Abdul-Jabbar, Kareem. Brothers in Arms (Broadway, Reprint edition, 2005).
Brothers in Arms recounts the extraordinary story of the 761st, the first all-black armored unit to see combat in World War II. Trained essentially as a public relations gesture to maintain the support of the black community for the war, the battalion was never intended to see battle. In fact, General Patton originally opposed their deployment, claiming African Americans couldn’t think quickly enough to operate tanks in combat conditions. But the Allies were so desperate for trained tank personnel in the summer of 1944, following heavy casualties in the fields of France, that the battalion was called up.
While most combat troops fought on the front for a week or two before being rotated back, the men of the 761st served for more than six months, fighting heroically under Patton’s Third Army at the Battle of the Bulge and in the Allies’ final drive across France and Germany. Despite a casualty rate that approached 50 percent and an extreme shortage of personnel and equipment, the 761st would ultimately help liberate some thirty towns and villages, as well as the Gunskirchen Lager concentration camp. The racism that shadowed them during the war and the prejudice they faced upon their return home is an indelible part of their story. What shines through most of all, however, are the lasting bonds that united them as soldiers and brothers, the bravery they exhibited on the battlefield, and the quiet dignity and patriotism that defined their lives.

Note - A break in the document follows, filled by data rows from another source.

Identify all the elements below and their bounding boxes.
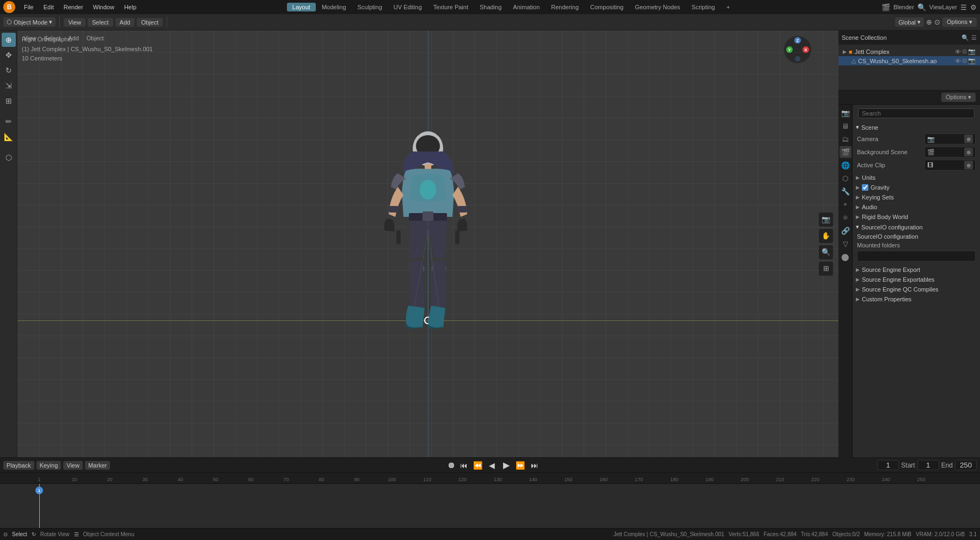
view-layer-props-icon[interactable]: 🗂	[840, 133, 852, 145]
step-back-btn[interactable]: ⏪	[472, 459, 484, 471]
bg-scene-pick-btn[interactable]: ⊕	[964, 148, 973, 156]
tab-shading[interactable]: Shading	[474, 3, 507, 11]
magnet-icon[interactable]: ⊕	[926, 18, 932, 26]
scene-section-header[interactable]: ▾ Scene	[853, 122, 980, 132]
vp-menu-add[interactable]: Add	[65, 34, 82, 43]
sourceio-section-header[interactable]: ▾ SourceIO configuration	[853, 222, 980, 232]
tab-compositing[interactable]: Compositing	[585, 3, 629, 11]
menu-window[interactable]: Window	[89, 3, 119, 11]
output-props-icon[interactable]: 🖥	[840, 120, 852, 132]
particles-props-icon[interactable]: ⚬	[840, 198, 852, 210]
menu-render[interactable]: Render	[59, 3, 88, 11]
selectable-icon-2[interactable]: ⊙	[962, 57, 967, 64]
outliner-options-icon[interactable]: ☰	[971, 34, 977, 41]
source-engine-export-section[interactable]: ▶ Source Engine Export	[853, 265, 980, 275]
tab-layout[interactable]: Layout	[287, 3, 316, 11]
tab-scripting[interactable]: Scripting	[686, 3, 720, 11]
tab-uv-editing[interactable]: UV Editing	[388, 3, 427, 11]
select-menu-btn[interactable]: Select	[88, 18, 113, 27]
scene-props-icon[interactable]: 🎬	[840, 146, 852, 158]
outliner-item-jett-complex[interactable]: ▶ ■ Jett Complex 👁 ⊙ 📷	[838, 47, 980, 56]
tab-sculpting[interactable]: Sculpting	[352, 3, 388, 11]
measure-tool[interactable]: 📐	[2, 130, 16, 144]
data-props-icon[interactable]: ▽	[840, 238, 852, 250]
camera-pick-btn[interactable]: ⊕	[964, 135, 973, 143]
mounted-folders-input[interactable]	[857, 251, 976, 262]
menu-help[interactable]: Help	[120, 3, 141, 11]
current-frame-input[interactable]: 1	[877, 460, 899, 470]
object-menu-btn[interactable]: Object	[137, 18, 163, 27]
zoom-icon[interactable]: 🔍	[819, 245, 833, 259]
tab-add[interactable]: +	[721, 3, 735, 11]
pan-icon[interactable]: ✋	[819, 229, 833, 243]
modifier-props-icon[interactable]: 🔧	[840, 185, 852, 197]
visibility-icon[interactable]: 👁	[955, 48, 961, 55]
tab-rendering[interactable]: Rendering	[546, 3, 584, 11]
marker-menu-btn[interactable]: Marker	[85, 461, 110, 470]
mode-dropdown[interactable]: ⬡ Object Mode ▾	[3, 17, 56, 27]
gravity-checkbox[interactable]	[862, 184, 868, 191]
keying-sets-section[interactable]: ▶ Keying Sets	[853, 192, 980, 202]
active-clip-value[interactable]: 🎞 ⊕	[924, 160, 976, 171]
tab-modeling[interactable]: Modeling	[316, 3, 352, 11]
move-tool[interactable]: ✥	[2, 48, 16, 62]
jump-end-btn[interactable]: ⏭	[529, 459, 541, 471]
render-icon-2[interactable]: 📷	[968, 57, 976, 64]
settings-icon[interactable]: ⚙	[970, 3, 977, 11]
grid-icon[interactable]: ⊞	[819, 262, 833, 276]
vp-menu-view[interactable]: View	[21, 34, 39, 43]
selectable-icon[interactable]: ⊙	[962, 48, 967, 55]
options-button[interactable]: Options ▾	[941, 93, 976, 102]
vp-menu-object[interactable]: Object	[84, 34, 107, 43]
jump-start-btn[interactable]: ⏮	[458, 459, 470, 471]
proportional-icon[interactable]: ⊙	[934, 18, 940, 26]
object-props-icon[interactable]: ⬡	[840, 172, 852, 184]
menu-edit[interactable]: Edit	[39, 3, 58, 11]
timeline-content[interactable]: 1	[0, 484, 980, 528]
render-icon[interactable]: 📷	[968, 48, 976, 55]
source-engine-qc-section[interactable]: ▶ Source Engine QC Compiles	[853, 284, 980, 294]
audio-section[interactable]: ▶ Audio	[853, 202, 980, 212]
add-menu-btn[interactable]: Add	[115, 18, 135, 27]
zoom-camera-icon[interactable]: 📷	[819, 213, 833, 227]
start-frame-input[interactable]: 1	[917, 460, 939, 470]
outliner-filter-icon[interactable]: 🔍	[961, 34, 969, 41]
menu-file[interactable]: File	[20, 3, 38, 11]
play-btn[interactable]: ▶	[500, 459, 512, 471]
view-menu-tl-btn[interactable]: View	[63, 461, 83, 470]
material-props-icon[interactable]: ⬤	[840, 251, 852, 263]
camera-value[interactable]: 📷 ⊕	[924, 134, 976, 144]
props-search-input[interactable]	[858, 108, 975, 118]
gravity-section[interactable]: ▶ Gravity	[853, 183, 980, 192]
world-props-icon[interactable]: 🌐	[840, 159, 852, 171]
active-clip-pick-btn[interactable]: ⊕	[964, 161, 973, 169]
custom-properties-section[interactable]: ▶ Custom Properties	[853, 294, 980, 304]
scale-tool[interactable]: ⇲	[2, 78, 16, 93]
visibility-icon-2[interactable]: 👁	[955, 58, 961, 64]
tab-texture-paint[interactable]: Texture Paint	[428, 3, 474, 11]
tab-geometry-nodes[interactable]: Geometry Nodes	[629, 3, 685, 11]
viewport-3d[interactable]: View Select Add Object Right Orthographi…	[17, 31, 838, 457]
transform-dropdown[interactable]: Global ▾	[895, 17, 924, 27]
rigid-body-world-section[interactable]: ▶ Rigid Body World	[853, 212, 980, 222]
cursor-tool[interactable]: ⊕	[2, 33, 16, 47]
physics-props-icon[interactable]: ⚛	[840, 211, 852, 223]
outliner-item-skelmesh[interactable]: △ CS_Wushu_S0_Skelmesh.ao 👁 ⊙ 📷	[838, 56, 980, 65]
view-menu-btn[interactable]: View	[64, 18, 85, 27]
add-object-tool[interactable]: ⬡	[2, 150, 16, 165]
transform-tool[interactable]: ⊞	[2, 94, 16, 108]
search-top-icon[interactable]: 🔍	[917, 3, 926, 11]
constraints-props-icon[interactable]: 🔗	[840, 225, 852, 236]
annotate-tool[interactable]: ✏	[2, 114, 16, 129]
step-forward-btn[interactable]: ⏩	[514, 459, 526, 471]
record-btn[interactable]: ⏺	[447, 460, 456, 470]
source-engine-exportables-section[interactable]: ▶ Source Engine Exportables	[853, 275, 980, 284]
playback-menu-btn[interactable]: Playback	[3, 461, 34, 470]
play-reverse-btn[interactable]: ◀	[486, 459, 498, 471]
rotate-tool[interactable]: ↻	[2, 63, 16, 77]
vp-menu-select[interactable]: Select	[41, 34, 64, 43]
end-frame-input[interactable]: 250	[955, 460, 977, 470]
options-btn[interactable]: Options ▾	[942, 17, 977, 27]
render-props-icon[interactable]: 📷	[840, 107, 852, 119]
units-section[interactable]: ▶ Units	[853, 173, 980, 183]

Aciman, Andre. False Papers: Essays on Exile and Memory (Picador USA, 2001).
In these fourteen essays Andre Aciman, one of the most poignant stylists of his generation, dissects the experience of loss, moving from his forced departure from Alexandria as a teenager, though his brief stay in Europe and finally to the home he's made (and half invented) on Manhattan's Upper West Side.
Ackerman, Diane. The Zookeeper’s Wife: A War Story (W.W. Norton, 2007).
When Germany invaded Poland, Stuka bombers devastated Warsaw—and the city's zoo along with it. With most of their animals dead, zookeepers Jan and Antonina Zabinski began smuggling Jews into empty cages. Another dozen "guests" hid inside the Zabinskis' villa, emerging after dark for dinner, socializing, and, during rare moments of calm, piano concerts. Jan, active in the Polish resistance, kept ammunition buried in the elephant enclosure and stashed explosives in the animal hospital. Meanwhile, Antonina kept her unusual household afloat, caring for both its human and its animal inhabitants—otters, a badger, hyena pups, lynxes. With her exuberant prose and exquisite sensitivity to the natural world, Diane Ackerman engages us viscerally in the lives of the zoo animals, their keepers, and their hidden visitors. She shows us how Antonina refused to give in to the penetrating fear of discovery, keeping alive an atmosphere of play and innocence even as Europe crumbled around her.
Alexander, Larry. Biggest Brother: The Life Of Major Dick Winters, The Man Who Led The Band of Brothers (NAL Hardcover, 2005).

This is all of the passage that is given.